■ EXERCISE BRIEF
In the answer, give only the lines from the one containing "every vocation as" to the end of the listing below, each reproduced word for word.

■ RECORDS SUPPLIED
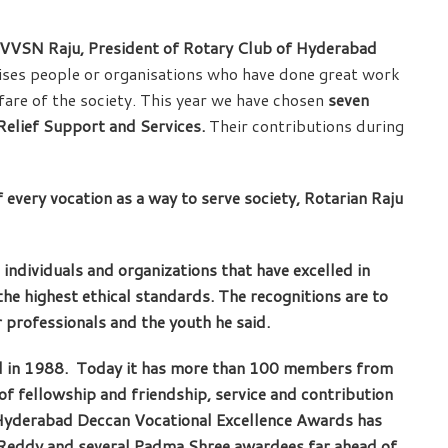
 VVSN Raju, President of Rotary Club of Hyderabad
nises people or organisations who have done great work
fare of the society. This year we have chosen
seven
elief Support and Services.
Their contributions during
 every vocation as a way to serve society, Rotarian Raju
 individuals and organizations that have excelled in
he highest ethical standards. The recognitions are to
 professionals and the youth he said.
 in 1988. Today it has more than 100 members from
of fellowship and friendship, service and contribution
 Hyderabad Deccan Vocational Excellence Awards has
ji Reddy and several Padma Shree awardees far ahead of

■ COMPLETED TASK
 every vocation as a way to serve society, Rotarian Raju
 individuals and organizations that have excelled in
he highest ethical standards. The recognitions are to
 professionals and the youth he said.
 in 1988. Today it has more than 100 members from
of fellowship and friendship, service and contribution
 Hyderabad Deccan Vocational Excellence Awards has
ji Reddy and several Padma Shree awardees far ahead of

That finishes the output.